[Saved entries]
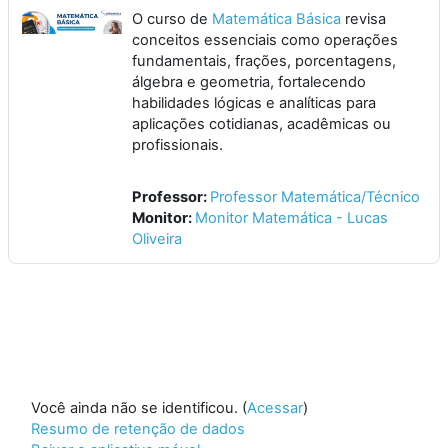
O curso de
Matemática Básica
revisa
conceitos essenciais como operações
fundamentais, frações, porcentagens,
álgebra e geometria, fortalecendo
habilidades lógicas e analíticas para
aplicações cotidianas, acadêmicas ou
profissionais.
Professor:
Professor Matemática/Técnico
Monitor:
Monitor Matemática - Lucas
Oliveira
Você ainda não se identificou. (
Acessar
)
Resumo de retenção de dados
==
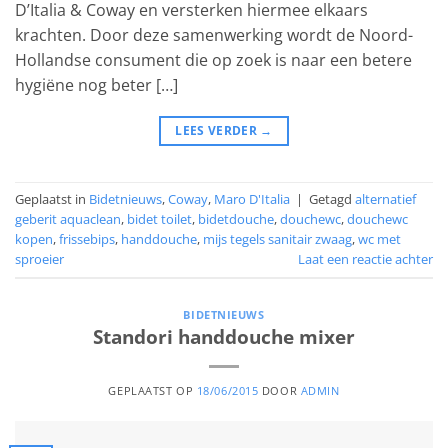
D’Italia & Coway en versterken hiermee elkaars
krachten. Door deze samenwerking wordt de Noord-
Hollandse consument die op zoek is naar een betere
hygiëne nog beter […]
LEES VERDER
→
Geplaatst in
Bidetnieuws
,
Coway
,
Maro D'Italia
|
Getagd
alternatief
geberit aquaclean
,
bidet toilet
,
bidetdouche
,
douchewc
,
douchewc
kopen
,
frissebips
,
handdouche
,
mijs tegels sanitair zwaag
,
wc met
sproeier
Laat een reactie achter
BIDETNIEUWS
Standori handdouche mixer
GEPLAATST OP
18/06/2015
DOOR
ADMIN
==
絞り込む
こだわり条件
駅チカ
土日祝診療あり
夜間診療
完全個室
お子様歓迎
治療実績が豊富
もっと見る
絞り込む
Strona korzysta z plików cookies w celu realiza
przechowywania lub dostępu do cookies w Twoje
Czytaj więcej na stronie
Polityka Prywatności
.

- **TRY IT**
Copy each line from the data above that includes "Matemática".

- **RESULT FOR THIS EXERCISE**
Matemática Básica
Professor Matemática/Técnico
Monitor Matemática - Lucas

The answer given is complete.